We can now create the OAuth-Proxy sidecar container, that will be listening on port 4180 and will mount the 2 volumes:
spec:
template:
spec:
containers:
- name: oauth-proxy
image: europe-west4-docker.pkg.dev/<PROJECT_ID>/demos-repo/oauth-proxy:latest-alpine
command:
- /bin/oauth2-proxy
args:
- --config=/etc/oauth2_config.cfg
ports:
- name: http1
containerPort: 4180
resources:
limits:
cpu: 500m
memory: 256Mi
volumeMounts:
- name: secret-1
mountPath: /etc
startupProbe:
timeoutSeconds: 240
periodSeconds: 240
failureThreshold: 1
tcpSocket:
port: 4180
Finally, since the new request entrypoint will be the oauth2-proxy port 4180, we also have to remove the listening port 8080 from the previous declaration of the hello container (a Cloud Run microservice can only have 1 listening port):
spec:
template:
spec:
containers:
ports:
- containerPort: 8080
name: http1
Let’s apply all the above configuration changes with the gcloud replace command:
gcloud run services replace --region $REGION hellowithoauth2.yaml
Please note that, in general, the OAuth flow might require the Cloud Run microservice to communicate with the external IdP over the Internet, make sure that everything is in place to allow this communication (namely Cloud Run egress configuration, routing and firewall configurations if using VPC intermediation and name resolution).
Test the OAuth flow
Now we can test the OAuth2 authorization flow. With your browser reach the microservice URL and you’ll see that this time you are given the OAuth2 Proxy landing page.

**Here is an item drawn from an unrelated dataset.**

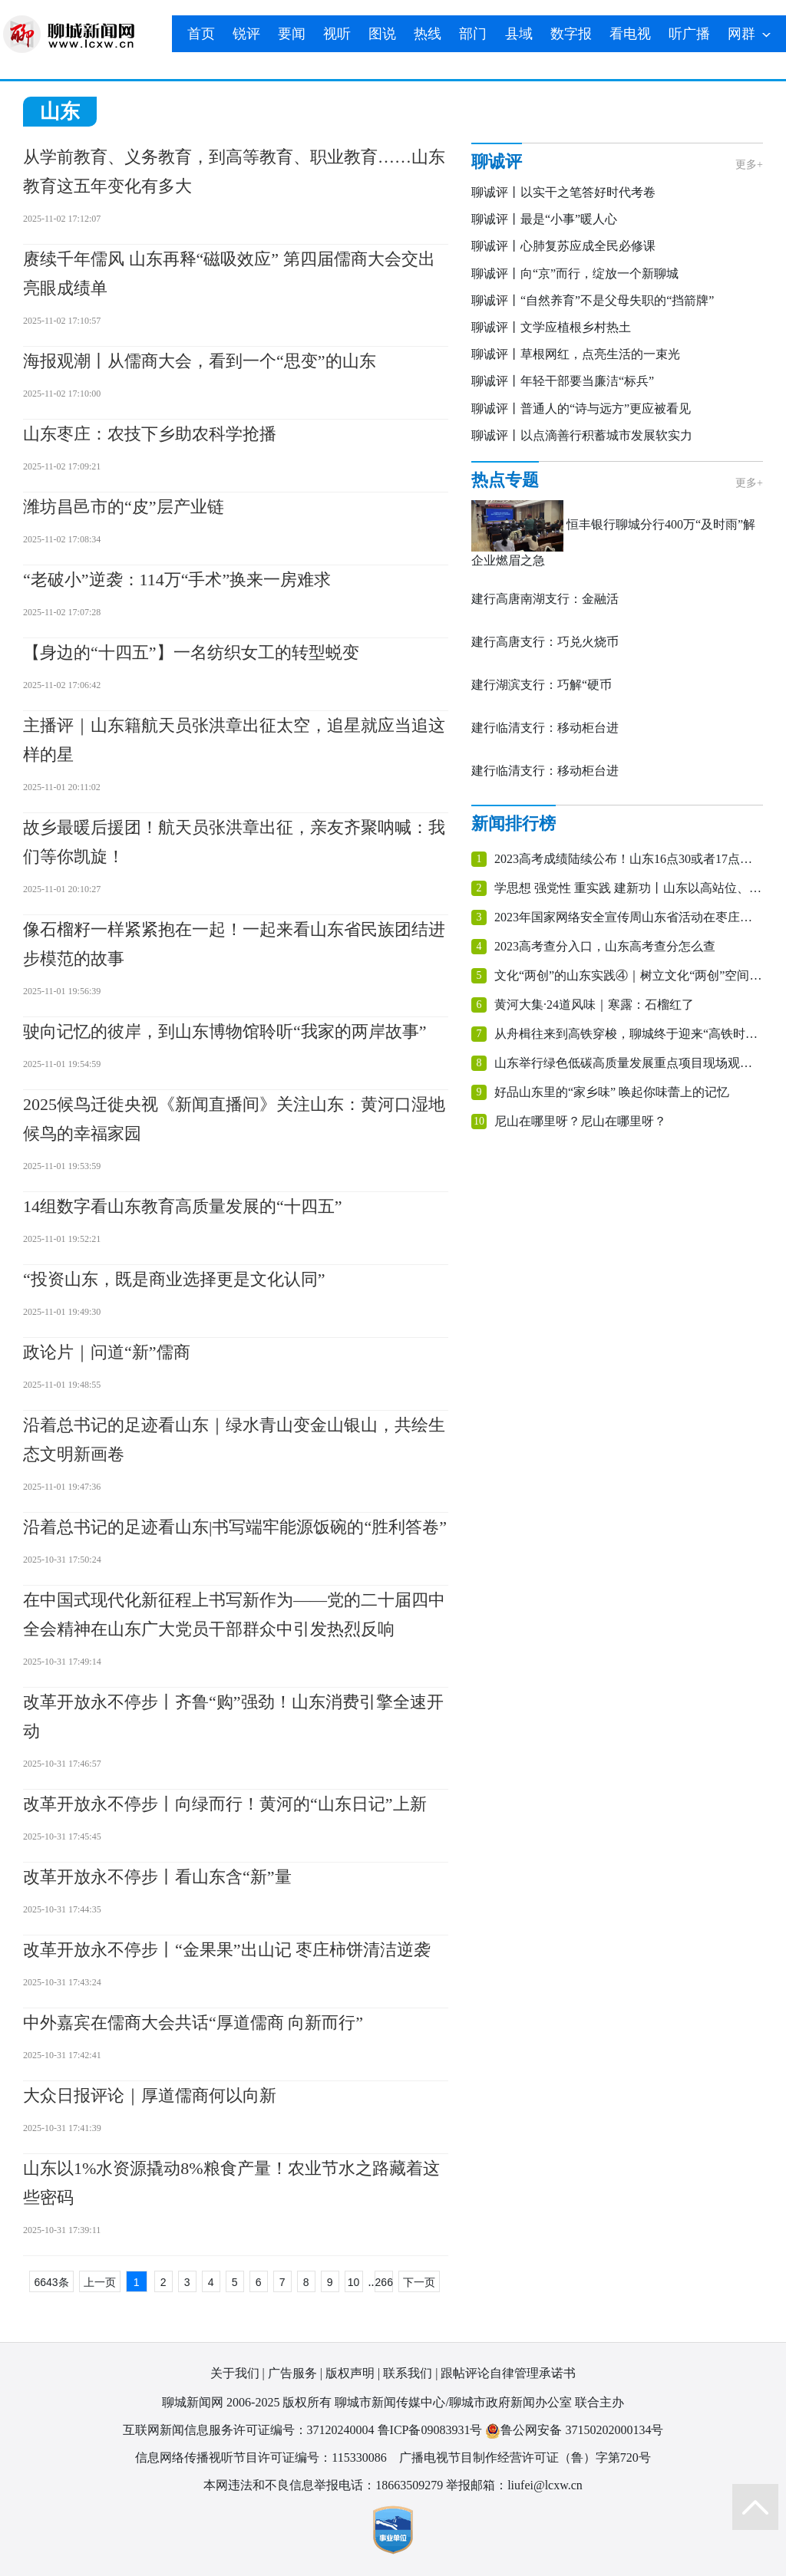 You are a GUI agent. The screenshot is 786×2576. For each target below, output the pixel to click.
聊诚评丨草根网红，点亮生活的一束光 (575, 354)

Let’s sign in with Google and give our consent. We’ll finally reach the hello webpage:
Summary
In this article I’ve deployed an OAuth2-Proxy container as a sidecar to a Cloud Run web application.
I’ve first configured the OAuth2 flow on the Google OAuth provider, then injected the sidecar container into the Cloud Run web application by applying a configuration change. After that the web application becomes accessible only to authenticated users that are authorized by the OAuth provider. No modification to the web application code has been done.
Please note that this example is to be considered a demo and should not be used in production, but can be used as a starting point for your application setup.